WHAT YOU WILL DO:
Search the records for the string "Настин", then copy each line where it appears.

Extracted page text data:
=-=-=-=-=
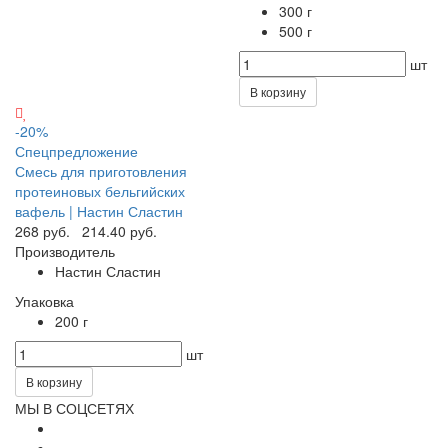
300 г
500 г
шт
В корзину
-20%
Спецпредложение
Смесь для приготовления
протеиновых бельгийских
вафель | Настин Сластин
268 руб.
214.40 руб.
Производитель
Настин Сластин
Упаковка
200 г
шт
В корзину
МЫ В СОЦСЕТЯХ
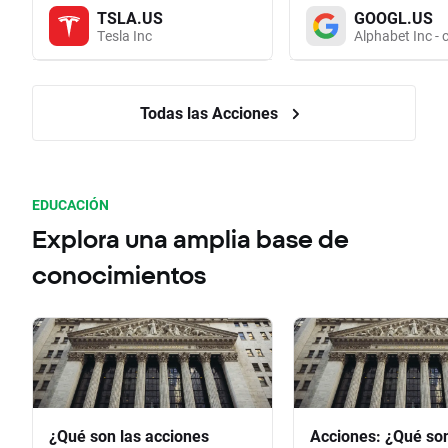
TSLA.US
GOOGL.US
Tesla Inc
Alphabet Inc - 
Todas las Acciones
EDUCACIÓN
Explora una amplia base de
conocimientos
¿Qué son las acciones
Acciones: ¿Qué so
=-=-=-=-=
ANSWER SECTION:
вафель | Настин Сластин
Настин Сластин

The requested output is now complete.